Look through the entries below and show every line containing the word "veya".

### INPUT MATERIAL
┄┄┄┄┄┄┄┄┄┄┄┄┄┄┄┄┄┄┄┄

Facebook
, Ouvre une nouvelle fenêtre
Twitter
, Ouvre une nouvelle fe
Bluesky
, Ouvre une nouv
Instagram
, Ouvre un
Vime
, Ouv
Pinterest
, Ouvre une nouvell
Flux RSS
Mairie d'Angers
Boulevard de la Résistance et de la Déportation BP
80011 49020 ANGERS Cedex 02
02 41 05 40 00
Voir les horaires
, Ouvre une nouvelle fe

┄┄┄┄┄┄┄┄┄┄┄┄┄┄┄┄┄┄┄┄

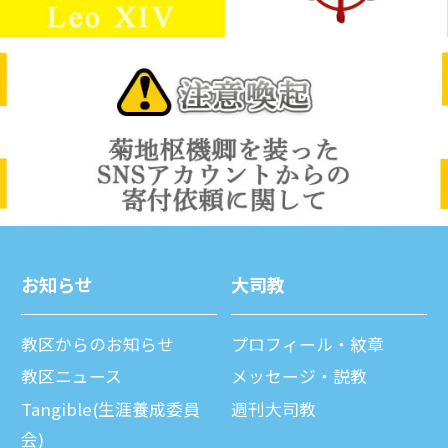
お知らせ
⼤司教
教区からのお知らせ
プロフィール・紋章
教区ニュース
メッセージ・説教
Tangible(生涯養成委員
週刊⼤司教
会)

┄┄┄┄┄┄┄┄┄┄┄┄┄┄┄┄┄┄┄┄

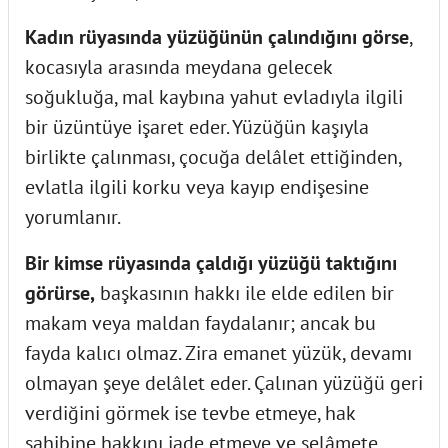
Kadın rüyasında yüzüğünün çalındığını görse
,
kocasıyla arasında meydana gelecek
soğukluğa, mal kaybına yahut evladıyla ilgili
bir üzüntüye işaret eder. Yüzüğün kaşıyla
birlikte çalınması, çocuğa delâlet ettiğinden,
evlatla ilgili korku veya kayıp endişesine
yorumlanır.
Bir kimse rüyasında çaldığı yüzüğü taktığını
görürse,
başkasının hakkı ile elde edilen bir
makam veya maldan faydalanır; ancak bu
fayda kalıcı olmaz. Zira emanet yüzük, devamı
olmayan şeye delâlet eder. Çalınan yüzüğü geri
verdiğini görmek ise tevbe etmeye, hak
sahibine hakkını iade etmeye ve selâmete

┄┄┄┄┄┄┄┄┄┄┄┄┄┄┄┄┄┄┄┄

### EXERCISE ANSWER
evlatla ilgili korku veya kayıp endişesine
makam veya maldan faydalanır; ancak bu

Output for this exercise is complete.